Mais, pour Valérie Boyer, ces sites « c’est comme pour l’alcool, le tabac ou les armes à feu. A un moment, on fixe des règles et on décide après observation des conséquences qu’il convient de protéger. Ça sert à ça, une société ».
Selon Jamie Bartlett, qui a vu ces groupes évoluer, la solution au problème est ailleurs, mais elle n’existe pas encore. « Ils n’ont nulle part où aller. Le National Health Service (le système de santé publique du Royaume-Uni) ne fournit aucun service pour que les jeunes filles aillent parler à des gens qui souffrent comme elles. Et donc, il y a cet immense vide. […] Et je pense que c’est un échec du NHS, des services de santé traditionnels. Ils n’ont pas trouvé comment faire. Comment fait-on quand des personnes rejoignent des forums non régulés sur leurs maladies sans qu’on le sache ? »
Plus généralement, selon lui, les « communautés sombres » du Net prolifèrent parce qu’il manque des infrastructures dans « le monde réel ». Une vision du problème partagée par Danah Boyd :
« En ligne, des jeunes personnes lancent des appels à l’aide. Elles le montrent quand elles souffrent. On essaie généralement de bloquer ce qui est visible plutôt que de l’utiliser comme une occasion d’aller à la rencontre de ces dynamiques. Qu’est ce que cela donnerait si on transposait les travailleurs de rue dans le numérique ? Ces notions existent dans les villes, l’idée que certaines personnes un peu plus vieilles veillent sur les jeunes qui ont des problèmes, s’arrangent pour qu’ils aient accès aux services sociaux… ce genre de connexions. Comment crée-t-on une communauté de gens qui veillent sur ces jeunes qui ont de vrais problèmes et comment peut-on les aider individuellement plutôt que de supposer qu’on le peut le faire avec un algorithme ? »

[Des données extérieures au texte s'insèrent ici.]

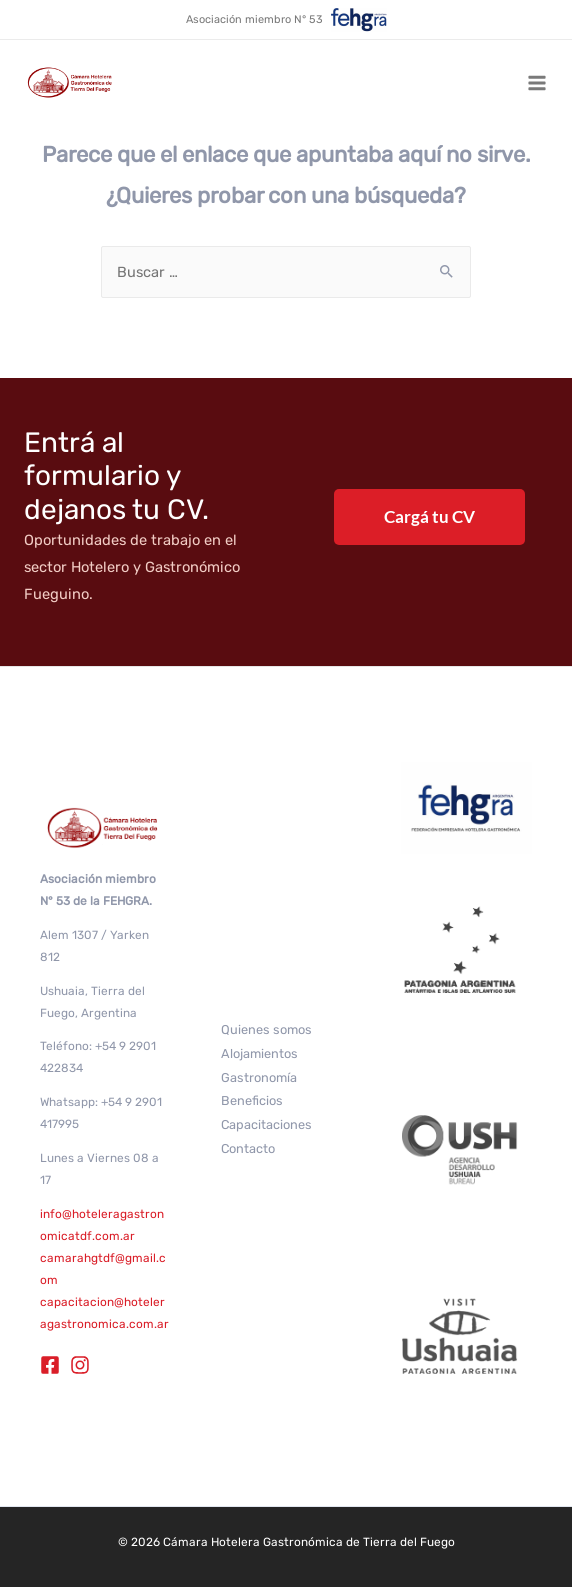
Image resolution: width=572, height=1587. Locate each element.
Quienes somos (266, 1029)
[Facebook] (50, 1365)
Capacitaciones (266, 1124)
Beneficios (252, 1100)
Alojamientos (259, 1053)
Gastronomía (259, 1077)
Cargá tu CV (429, 516)
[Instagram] (80, 1365)
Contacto (248, 1148)
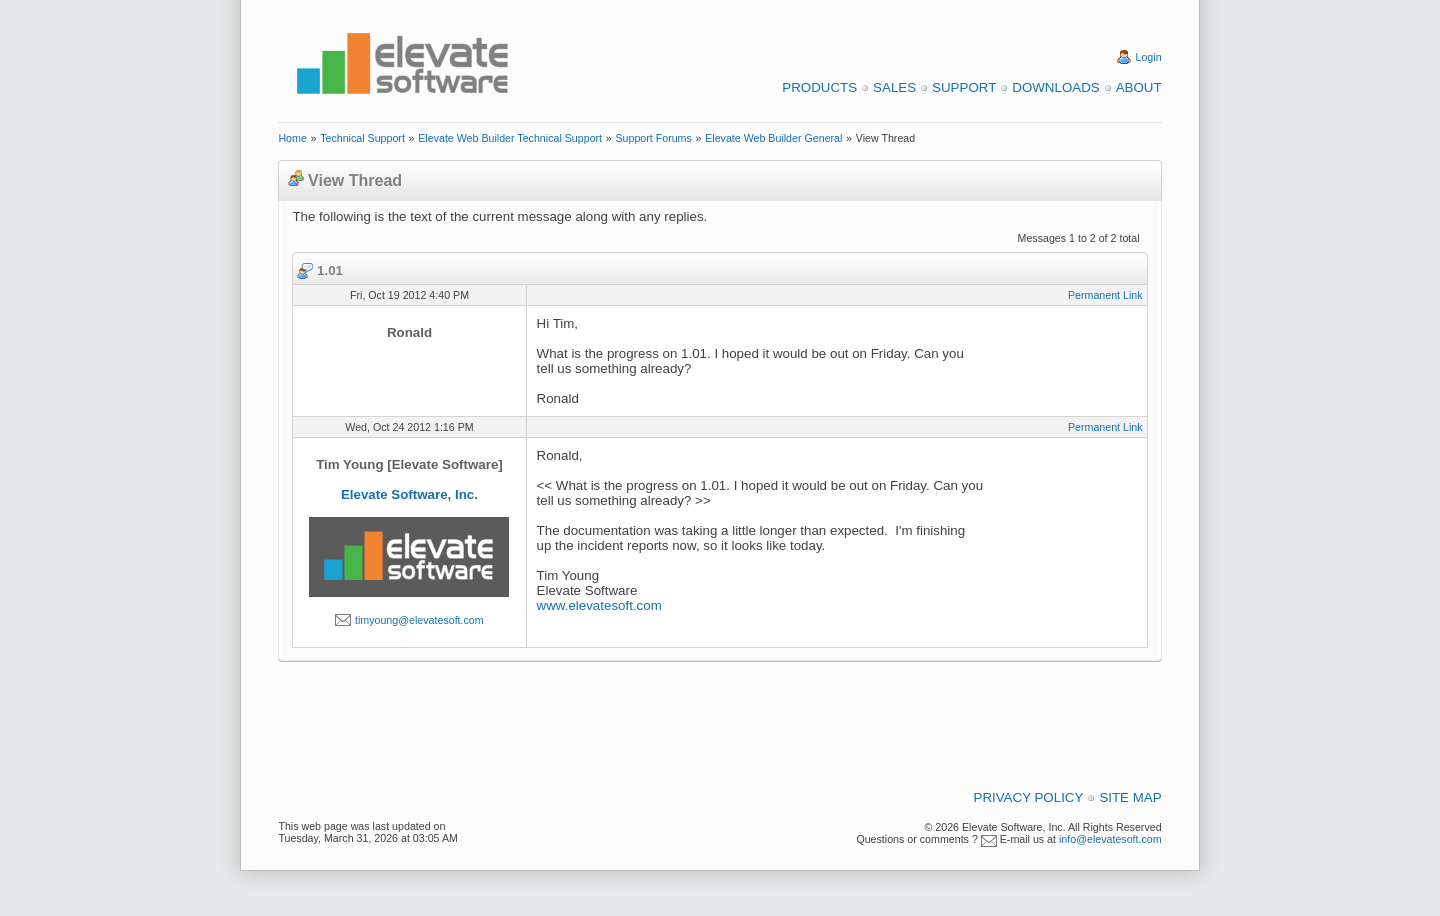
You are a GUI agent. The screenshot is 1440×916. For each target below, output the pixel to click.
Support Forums (653, 138)
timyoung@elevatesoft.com (419, 620)
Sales (894, 87)
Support (964, 87)
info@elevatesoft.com (1110, 839)
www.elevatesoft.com (599, 605)
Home (292, 138)
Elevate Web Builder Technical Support (510, 138)
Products (819, 87)
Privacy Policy (1029, 797)
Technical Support (362, 138)
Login (1149, 57)
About (1139, 87)
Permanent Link (1105, 295)
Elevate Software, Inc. (409, 494)
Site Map (1130, 797)
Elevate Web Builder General (773, 138)
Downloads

Ces déclarations vont dans le même sens que le rapport Anamia, publié l’an dernier par plusieurs universités et organismes de recherche (pdf) :
« La présence de messages extrêmes ou dérangeants sur les sites Web ana-mia ne conduit pas inévitablement à une généralisation de positions “pro-ana” faisant l’apologie des troubles alimentaires. […] En outre, l’entrée de nouveaux agents (possible à condition que les forums ne soient pas filtrés ni censurés) a plutôt un effet bénéfique, car elle ne radicalise pas les points de vue : le modèle montre que, en revanche, la fermeture des forums réduit la part du soutien dans les communautés, accentuant celle du conflit et conduisant à un scénario de radicalisation. »
Le meilleur moyen de résoudre ce problème, estiment les experts, est donc de ne surtout pas censurer et d’aller à la rencontre de ces personnes malades, sans les brusquer. C’est ce qu’a fait Sharon Edgson. Après de longues années à promouvoir l’anorexie comme un choix de vie, elle s’est attaquée au genre de sites qu’elle avait elle-même fondés : « J’étais spécialisée dans le SEO (optimisation pour les moteurs de recherche). Donc, je savais quels mots cibler pour remonter dans le top 10 des résultats très facilement. Quand les gens cherchaient des sites pro-ana, ils arrivaient sur le mien. » Désormais, Sharon Edgson tient WeBiteBack, un site pro-recovery (pro-rétablissement). Mais, même avec de tels actes, le nombre de victimes risque de continuer à grandir.
Car ces troubles du comportement alimentaire tuent. En 2011, un article paru dans General Psychiatry (pdf) reprenait les résultats de 36 études qui se sont déroulées entre 1966 et 2010. Jon Arcelus, Alex Mitchell, Jackie Wales et Soren Nielsen y concluaient que « les individus souffrant d’un trouble du comportement alimentaire ont des taux de mortalité nettement plus élevés. Le taux le plus élevé se trouve chez les personnes atteintes d’anorexie mentale ».